ISLAMABAD: Iranian President Ebrahim Raisi arrived in Lahore on Tuesday on the second day of a three-day visit to Pakistan where he will meet top government officials and business leaders before traveling to the country’s commercial hub, Karachi.
Raisi arrived in Islamabad on Monday on a three-day visit as the two Muslim neighbors seek to mend ties after unprecedented tit-for-tat military strikes earlier this year. The Iranian official’s visit is the first by any head of state to Pakistan after the South Asian nation’s February general elections and the formation of a new government headed by Prime Minister Shehbaz Sharif. The visit also comes as tensions are high in the Middle East after Iran launched airstrikes on Israel a week ago and Israel retaliated with its own attack on Friday.
“Iranian President Syed Ibrahim Raisi has reached Lahore,” state television PTV reported, where he was received by Punjab Chief Minister Maryam Nawaz.
The Iranian president began his Lahore trip by visiting the mausoleum of Allama Muhammad Iqbal, Pakistan’s national poet, whose literary works in the Persian language have garnered him wide recognition in Iran.
After meetings in Lahore, Raisi will travel to Karachi, where he will hold meetings with the provincial leadership and be awarded an honorary doctorate by the University of Karachi, state-run Radio Pakistan reported.
On Monday, Raisi held delegation-level meetings in the Pakistani capital as well as one-on-one discussions with the prime minister, president, army chief, chairman senate and speaker national assembly.
He also witnessed the signing of eight MoUs and agreements covering different fields including trade, science technology, agriculture, health, culture, and judicial matters. These include an MoU on the establishment of the Rimdan-Gabd Joint Free/Special Zone; on cooperation between the Ministry of Cooperative Labour and Social Welfare of Iran and the Ministry of Overseas Pakistani and Human Resources Development of Pakistan; on judicial assistance and legal cooperation at the ministry levels; on cooperation for animal hygiene and health; on mutual recognition in the field of quarantine and phytosanitary; and on the promotion of culture and films.
“The economic and trade volume between Iran and Pakistan is not acceptable at all and we have decided at the first step to increase the trade volume between our two countries to $10 billion,” Raisi said at a joint press conference with Sharif.
The interior ministers of Pakistan and Iran also met on Monday and discussed border management to prevent smuggling and drugs trafficking, and “decided in principle to ban terrorist organizations in their respective countries,” state news wire APP said.
“The two sides agreed on a joint plan of action to deal with the menace of terrorism being a common problem, with further improving mutual support and exchange of intelligence information.”
A security agreement regarding this decision would be signed “at the earliest,” APP added.

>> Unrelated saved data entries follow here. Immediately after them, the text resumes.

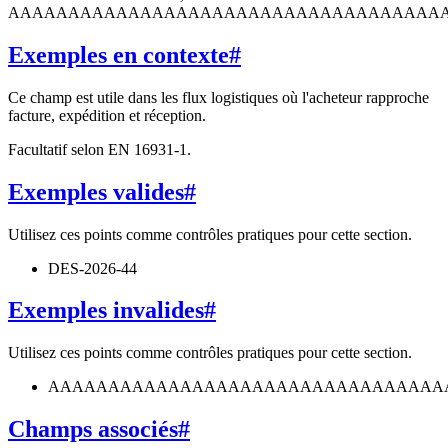
AAAAAAAAAAAAAAAAAAAAAAAAAAAAAAAAAAAA
Exemples en contexte
#
Ce champ est utile dans les flux logistiques où l'acheteur rapproche
facture, expédition et réception.
Facultatif selon EN 16931-1.
Exemples valides
#
Utilisez ces points comme contrôles pratiques pour cette section.
DES-2026-44
Exemples invalides
#
Utilisez ces points comme contrôles pratiques pour cette section.
AAAAAAAAAAAAAAAAAAAAAAAAAAAAAAAAA
Champs associés
#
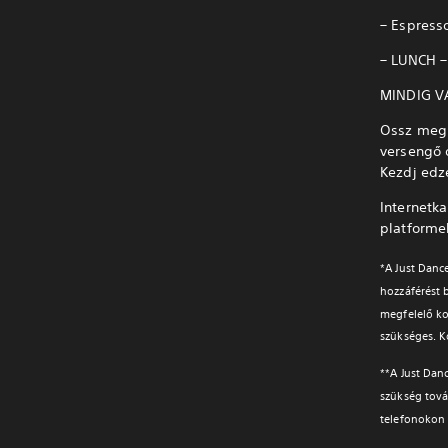
– Espress
– LUNCH – 
MINDIG V
Ossz meg 
versengő 
Kezdj edz
Internetka
platforme
*A Just Danc
hozzáférést b
megfelelő ko
szükséges. K
**A Just Dan
szükség tová
telefonokon 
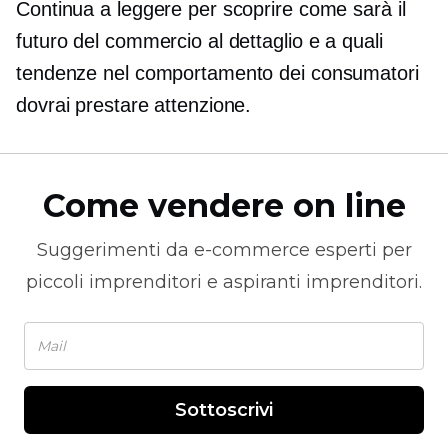
Continua a leggere per scoprire come sarà il
futuro del commercio al dettaglio e a quali
tendenze nel comportamento dei consumatori
dovrai prestare attenzione.
Come vendere on line
Suggerimenti da
e-commerce
esperti per
piccoli imprenditori e aspiranti imprenditori.
Sottoscrivi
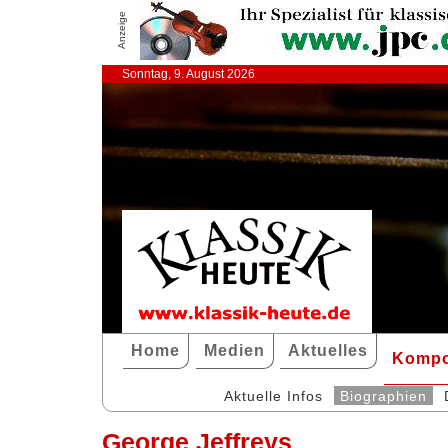
Anzeige
Sonntag, 9. August 2026
Home
Medien
Aktuelles
Kompo
Aktuelle Infos
Biographien
George Jeffreys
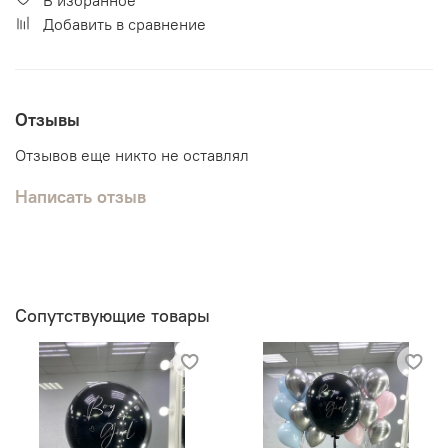
Добавить в сравнение
Отзывы
Отзывов еще никто не оставлял
Написать отзыв
Сопутствующие товары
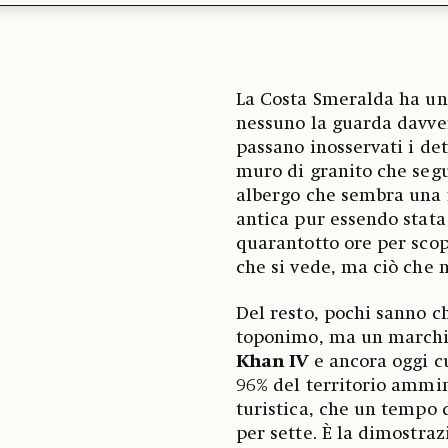
La Costa Smeralda ha un 
nessuno la guarda davvero
passano inosservati i de
muro di granito che segu
albergo che sembra una 
antica pur essendo stata
quarantotto ore per scopr
che si vede, ma ciò che
Del resto, pochi sanno 
toponimo, ma un marchio
Khan IV
e ancora oggi c
96% del territorio ammin
turistica, che un tempo 
per sette. È la dimostraz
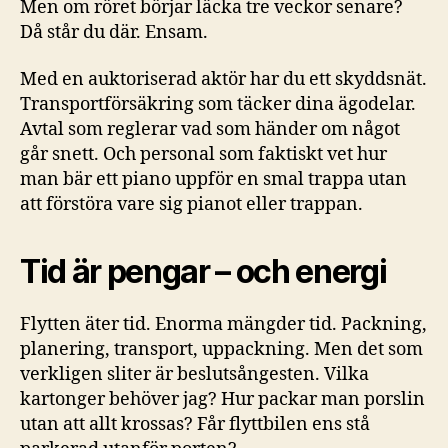
Men om röret börjar läcka tre veckor senare?
Då står du där. Ensam.
Med en auktoriserad aktör har du ett skyddsnät.
Transportförsäkring som täcker dina ägodelar.
Avtal som reglerar vad som händer om något
går snett. Och personal som faktiskt vet hur
man bär ett piano uppför en smal trappa utan
att förstöra vare sig pianot eller trappan.
Tid är pengar – och energi
Flytten äter tid. Enorma mängder tid. Packning,
planering, transport, uppackning. Men det som
verkligen sliter är beslutsångesten. Vilka
kartonger behöver jag? Hur packar man porslin
utan att allt krossas? Får flyttbilen ens stå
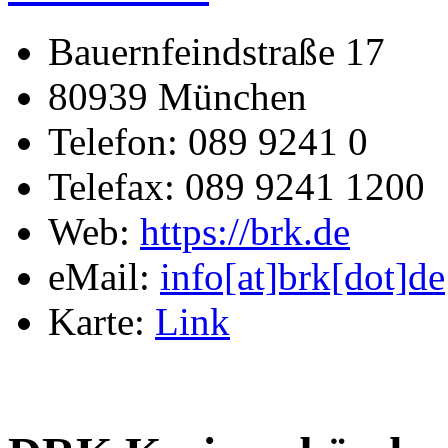
Bauernfeindstraße 17
80939 München
Telefon: 089 9241 0
Telefax: 089 9241 1200
Web:
https://brk.de
eMail:
info[at]brk[dot]de
Karte:
Link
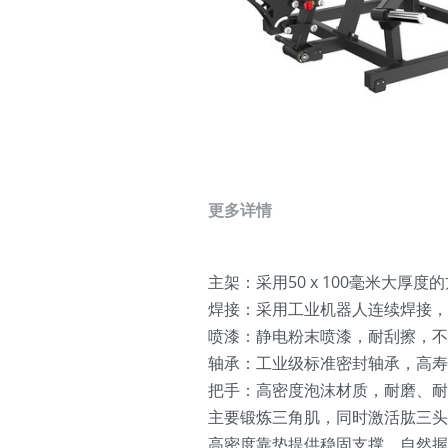
更多详情
主架：采用50 x 100毫米大厚
焊接：采用工业机器人连续焊接
喷漆：静电粉末喷漆，耐刮擦，不
轴承：工业级标准密封轴承，高
把手：高密度泡沫材质，耐磨、耐
主要锻炼三角肌，同时激活肱三头
高密度靠垫提供稳固支撑，自然握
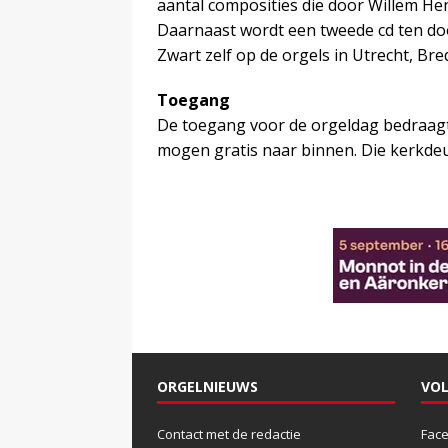
aantal composities die door Willem He
Daarnaast wordt een tweede cd ten d
Zwart zelf op de orgels in Utrecht, B
Toegang
De toegang voor de orgeldag bedraagt €
mogen gratis naar binnen. Die kerkdeu
ORGELNIEUWS
VOL
Contact met de redactie
Fac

Pakistan and Iran have had a history of rocky relations despite a number of commercial pacts, with Islamabad being historically closer to Saudi Arabia and the United States.
Their highest profile agreement is a stalled gas supply deal signed in 2010 to build a pipeline from Iran’s South Fars gas field to Pakistan’s southern provinces of Balochistan and Sindh.
Pakistan and Iran are also often at odds over instability on their shared porous border, with both countries routinely trading blame for not rooting out militancy.
Tensions surged in January when Pakistan and Iran exchanged airstrikes, both claiming to target alleged militant hideouts in each other’s countries. Both sides have since then undertaken peace overtures and restored bilateral ties.